One of the many impacts of the government shutdown has been that the cancellation of the U.S. Antarctic Program for the year. The program, which is funded by the National Science Foundation, manages science research on the South Pole.
To get a better sense of what impact this will have on scientists whose research is supported by the program at the South Pole, we talked to C. Robert Clauer, who is a professor of space science at Virginia Tech and whose research in Antarctica is funded by the U.S. Antarctic Program. He told us about what life in Antarctica is like, what his research on space weather entails and what caretaker status means for scientists researching in Antarctica.
Leave your questions for him in the comments and he will return at 2:30 p.m. ET to answer selected relevant questions.
With the government shutdown, it’s been reported that stations at the U.S. Antarctic Program have gone to caretaker status. Could you give us some perspective on what that means?
All operations will stop at the Antarctic stations except those required for Life, Safety and preservation of government property. All research operations and preparations for research activity during the summer field season will stop.
How much time have you spent in Antarctica?
I have been to the Antarctic and South Pole during two summer periods, December 2010 – January 2011 and December 2011 – January 2012.
Could you tell us a little bit about what it’s like to live in Antarctica?

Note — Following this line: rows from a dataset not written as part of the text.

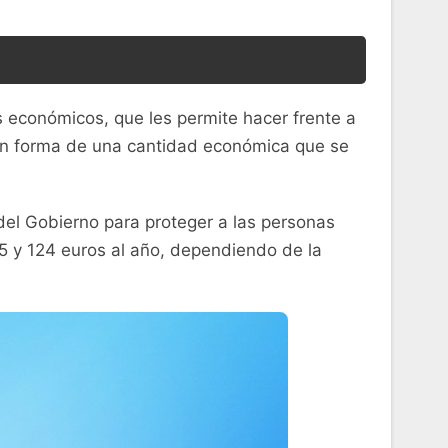
 económicos, que les permite hacer frente a
e en forma de una cantidad económica que se
del Gobierno para proteger a las personas
5 y 124 euros al año, dependiendo de la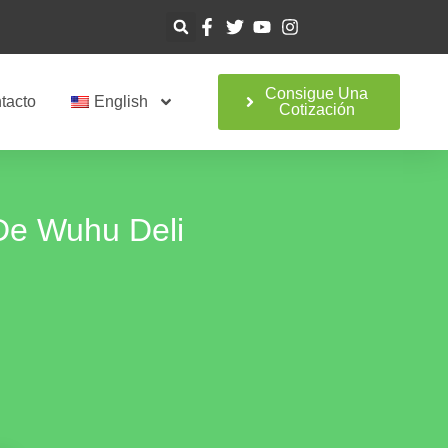
Consigue Una
tacto
English
Cotización
 De Wuhu Deli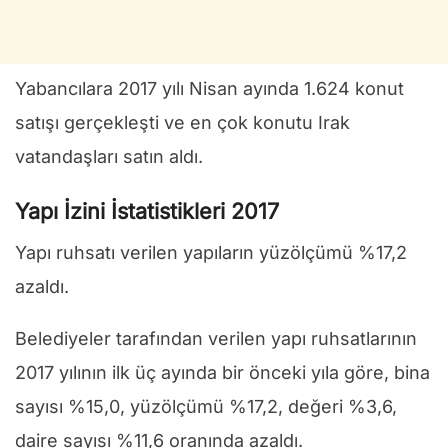
Yabancılara 2017 yılı Nisan ayında 1.624 konut
satışı gerçekleşti ve en çok konutu Irak
vatandaşları satın aldı.
Yapı İzini İstatistikleri 2017
Yapı ruhsatı verilen yapıların yüzölçümü %17,2
azaldı.
Belediyeler tarafından verilen yapı ruhsatlarının
2017 yılının ilk üç ayında bir önceki yıla göre, bina
sayısı %15,0, yüzölçümü %17,2, değeri %3,6,
daire sayısı %11,6 oranında azaldı.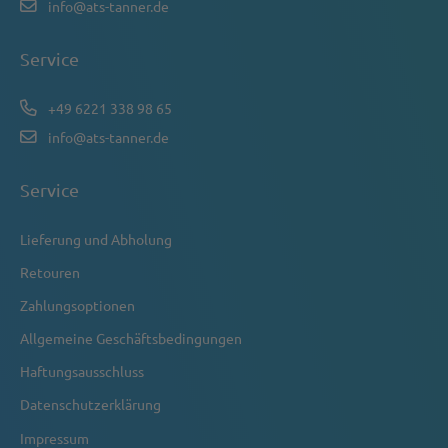
info@ats-tanner.de
Service
+49 6221 338 98 65
info@ats-tanner.de
Service
Lieferung und Abholung
Retouren
Zahlungsoptionen
Allgemeine Geschäftsbedingungen
Haftungsausschluss
Datenschutzerklärung
Impressum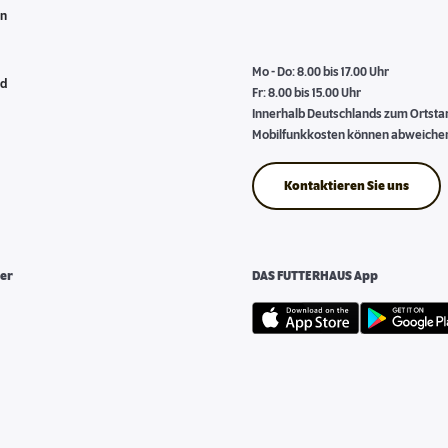
en
Mo - Do: 8.00 bis 17.00 Uhr
nd
Fr: 8.00 bis 15.00 Uhr
Innerhalb Deutschlands zum Ortstari
Mobilfunkkosten können abweiche
Kontaktieren Sie uns
er
DAS FUTTERHAUS App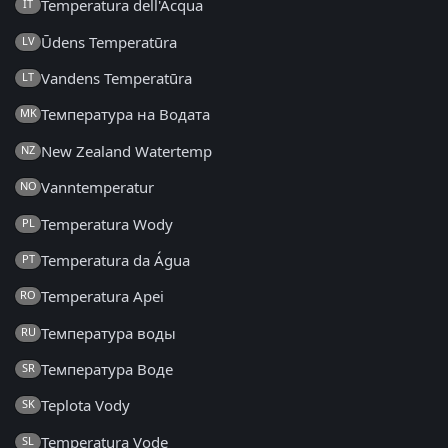
Temperatura dell'Acqua
IT
Ūdens Temperatūra
LV
Vandens Temperatūra
LT
Температура на Водата
MK
New Zealand Watertemp
NZ
Vanntemperatur
NO
Temperatura Wody
PL
Temperatura da Água
PT
Temperatura Apei
RO
Температура воды
RU
Температура Воде
SR
Teplota Vody
SK
Temperatura Vode
SL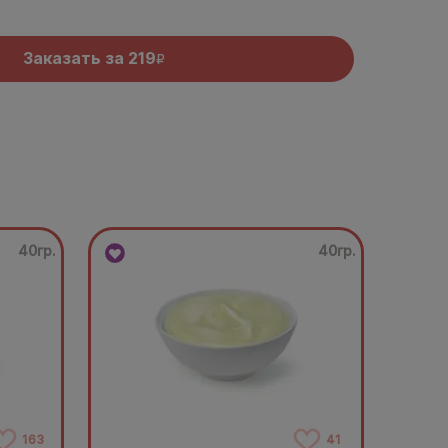
Заказать за
219
R
40гр.
40гр.
163
41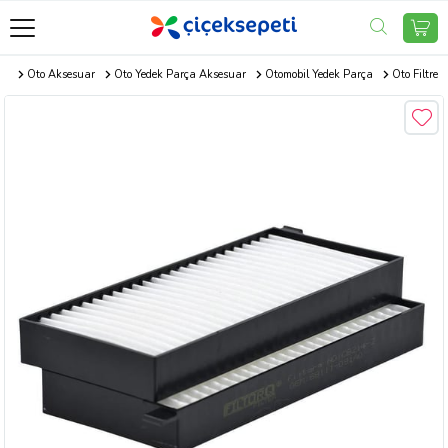
com
Oto Aksesuar
Oto Yedek Parça Aksesuar
Otomobil Yedek Parça
Oto Filtre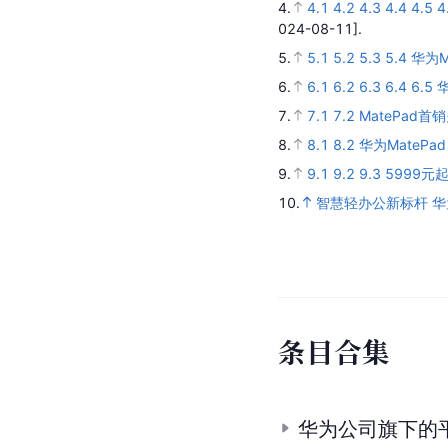
4.
4.1
4.2
4.3
4.4
4.5
4
024-08-11].
5.
5.1
5.2
5.3
5.4
华为M
6.
6.1
6.2
6.3
6.4
6.5
7.
7.1
7.2
MatePad
8.
8.1
8.2
华为MatePa
9.
9.1
9.2
9.3
5999元
10.
智慧轻办公新标杆 华为
条
目
合
集
华为公司旗下的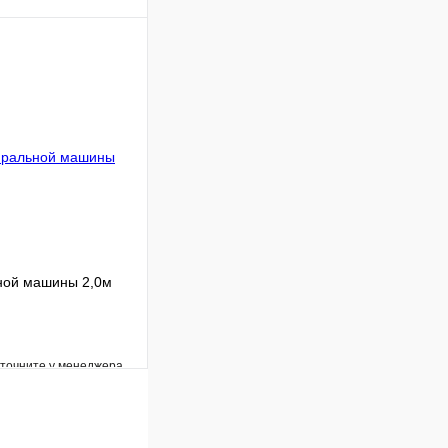
Сравнение
В наличии
В корзину
ной машины 2,0м
уточните у менеджера
Сравнение
Под заказ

The South Pole is at a very high altitude. While it is physically around 9000 feet, the pressure altitude is more like 11,000 feet. The rotation of the Earth pulls atmosphere from the poles to the equator (centrifugal force). So, it takes some time to acclimate to the altitude.
Still, at least for me, work and physical activity moved at a slow pace. South Pole is cold even in the summer, so you must put on a lot of clothes to go outside. Putting on all of the clothing and heavy boots made me tired, but [it is] too hot to stay inside, so it was necessary to move outside right away.
The cold weather gear makes working outside very comfortable. In our case we were installing equipment that would work autonomously over the year making measurements of magnetic disturbances that result from electrical currents in space and in the ionosphere above the station.
We also have an experiment to investigate disturbances to GPS satellite signals caused by ionospheric disturbances. This involves digging a hole in the snow to bury the electronics box and battery box, erecting a tower that holds solar panels and the antennas for our satellite data relay system and GPS experiment and deploying our sensors.
We work long days, and since the season is limited, we work on the weekends also. We are there to celebrate Christmas with a very nice dinner and New Years. There are some social activities, a Christmas party and a ceremony for New Years.
What’s it like to be there when the sun never sets?
It is something that you get used to. Celebrating New Years at midnight is bright sunlight, but the sun is on the other side of the station. It is very noticeable returning to Christchurch, New Zealand when returning home and the smells of the flowers and green vegetation have a very strong impact after being in a white desert environment.
I’m guessing there’s quite a small community of scientists and support staff there – what is life like on station?
The new South Pole station is very nice with comfortable sleeping rooms, excellent dining hall, gymnasium. The laboratory spaces are very good. The holiday party is created by the people at the station who have a lot of talent — several bands are formed and play music.
It is necessary to conserve power and water so showers are limited, but this is not much of a problem and it is easy to adapt to this life style. The library is very good so there are books and many video disks to watch for relaxation.
You said that you’re planning to head back in December. What impact do the seasons have on research there?
The summer research season starts, I think, in November and ends in early February or late January. This is the period that it is possible to work outside easily. After the summer season ends, a small group remains to winter over and maintain the station and conduct science experiments.
Your research interests include ‘space weather’. Could you explain that some more?
The solar wind interacts with the Earth’s magnetic field to produce an ‘electromagnetic’ weather around the Earth. The aurora or northern and southern polar lights are related to these phenomena. This weather now can affect much of the technology that we rely upon now — like communications systems, navigation systems, electrical power distribution, humans in space, air crews on polar transcontinental flights, and long distance pipelines.
It involves the development of the radiation belts, development of electrical currents that carry millions of amperes around the Earth and in the ionosphere.